Segundo Miranda, com a cotação num patamar considerado por elas próprias exagerado, tesourarias de diversas instituições financeiras aproveitaram para realizar lucros antes que o BC interviesse no mercado e deram início a uma ''euforia de venda'', que forçou a queda da moeda americana. ''O investidor que comprou dólares por um valor mais baixo viu a cotação chegar alta e entrou na ponta de venda'', concorda Alexandre Marchetti, analista financeiro do InvestShop.
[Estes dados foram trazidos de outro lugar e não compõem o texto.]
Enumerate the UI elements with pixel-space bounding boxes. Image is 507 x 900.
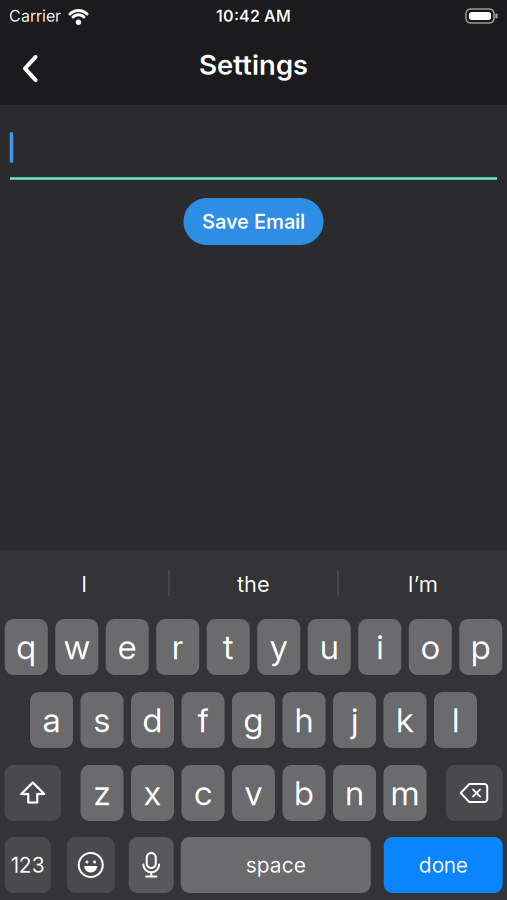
staticText: c — [194, 772, 212, 814]
staticText: I’m — [408, 571, 438, 597]
staticText: u — [320, 626, 339, 668]
staticText: o — [421, 626, 440, 668]
staticText: x — [144, 772, 162, 814]
button[interactable]: I’m — [338, 549, 507, 611]
staticText: v — [244, 772, 262, 814]
staticText: done — [419, 852, 468, 878]
staticText: b — [294, 772, 314, 814]
button[interactable]: v — [232, 765, 275, 821]
button[interactable]: u — [308, 619, 351, 675]
staticText: w — [64, 626, 90, 668]
staticText: t — [223, 626, 234, 668]
button[interactable]: r — [156, 619, 199, 675]
button[interactable]: n — [333, 765, 376, 821]
staticText: d — [142, 699, 162, 740]
button[interactable]: the — [170, 549, 338, 611]
staticText: m — [390, 772, 420, 814]
button[interactable]: f — [182, 692, 224, 748]
staticText: s — [94, 699, 110, 740]
button[interactable]: h — [282, 692, 326, 748]
staticText: q — [16, 626, 36, 668]
staticText: y — [270, 626, 288, 668]
staticText: space — [246, 852, 306, 878]
staticText: l — [452, 699, 459, 740]
button[interactable]: Save Email — [184, 198, 324, 245]
button[interactable]: I — [0, 549, 168, 611]
staticText: Settings — [199, 48, 308, 82]
button[interactable]: q — [5, 619, 48, 675]
staticText: g — [244, 699, 264, 740]
button[interactable]: space — [181, 837, 371, 893]
staticText: the — [237, 571, 270, 597]
staticText: h — [294, 699, 314, 740]
staticText: I — [81, 571, 87, 597]
button[interactable]: i — [358, 619, 401, 675]
staticText: Carrier — [9, 6, 61, 26]
staticText: 123 — [11, 852, 45, 878]
button[interactable]: 123 — [5, 837, 51, 893]
staticText: k — [396, 699, 414, 740]
staticText: e — [118, 626, 137, 668]
button[interactable]: done — [384, 837, 503, 893]
staticText: p — [471, 626, 491, 668]
button[interactable]: s — [80, 692, 124, 748]
button[interactable]: w — [55, 619, 98, 675]
staticText: i — [376, 626, 383, 668]
button[interactable]: k — [384, 692, 426, 748]
button[interactable]: p — [459, 619, 502, 675]
staticText: 10:42 AM — [216, 6, 291, 26]
button[interactable]: Shift — [4, 765, 61, 821]
staticText: n — [345, 772, 364, 814]
button[interactable]: Delete — [446, 765, 502, 821]
button[interactable]: l — [434, 692, 477, 748]
button[interactable]: b — [282, 765, 326, 821]
staticText: a — [42, 699, 60, 740]
button[interactable]: c — [182, 765, 224, 821]
button[interactable]: j — [333, 692, 376, 748]
button[interactable]: m — [384, 765, 426, 821]
button[interactable]: Email — [0, 105, 507, 181]
button[interactable]: Emoji — [67, 837, 115, 893]
button[interactable]: z — [80, 765, 124, 821]
button[interactable]: e — [106, 619, 149, 675]
button[interactable]: g — [232, 692, 275, 748]
button[interactable]: o — [409, 619, 452, 675]
button[interactable]: a — [30, 692, 73, 748]
staticText: j — [351, 699, 358, 740]
button[interactable]: Back — [0, 36, 38, 102]
button[interactable]: y — [257, 619, 300, 675]
button[interactable]: t — [207, 619, 250, 675]
staticText: z — [94, 772, 110, 814]
button[interactable]: Dictate — [129, 837, 174, 893]
staticText: Save Email — [202, 209, 305, 234]
staticText: f — [198, 699, 208, 740]
button[interactable]: x — [131, 765, 174, 821]
staticText: r — [172, 626, 184, 668]
button[interactable]: d — [131, 692, 174, 748]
No início da tarde, com o dólar estacionado em R$ 2,497, o BC vendeu papel-moeda, ao mesmo tempo em que o mercado era abastecido com as divisas referentes à venda da Caixa Seguros. ''O BC entrou e derrubou bem o dólar. Não tenho idéia do volume (da intervenção), mas ela assustou os especuladores e fez a cotação recuar'', diz Marchetti. De acordo com Miranda, o BC fez várias pequenas intervenções de US$ 10 milhões e ultrapassou um pouco a cota diária de cerca de US$ 50 milhões calculada a partir do anúncio de que a instituição colocaria no mercado nem mais nem menos que US$ 6 bilhões até o fim do ano. Para alguns operadores, porém, foi o fluxo de dólares da venda da Caixa Seguros que salvou o Banco Central de ter que abandonar a nova determinação de intervenções diárias e lineares no câmbio para controlar a alta do dólar.

Efeito-dominó - As moedas de outros países latino-americanos também estão sofrendo com as crises na Argentina e no Brasil. Ontem, o dólar fechou valendo recordes 4.150 guaranis paraguaios, que acumula uma desvalorização de 15,45% este ano frente à moeda americana. Já no Chile, o peso local ficou estável um dia depois de o banco central do país intervir no mercado para conter a alta do dólar, que já ultrapassou 12% em 2001.

Acompanhando o nervosismo cambial, a Bolsa de Valores de São Paulo (Bovespa) chegou a cair 1,84%. À tarde, com o recuo do dólar, a Bovespa recuperou parte das perdas e terminou o pregão em queda de 1%, com um volume negociado de R$ 523 milhões. Nos Estados Unidos, as bolsas tiveram um dia de forte queda. As advertências de várias empresas de que seus resultados no trimestre serão piores do que os previstos, somadas à alta na taxa de desemprego, fizeram com que a Bolsa de Nova Iorque fechasse em baixa de 2,17%, enquanto a Nasdaq recuava 3,65%.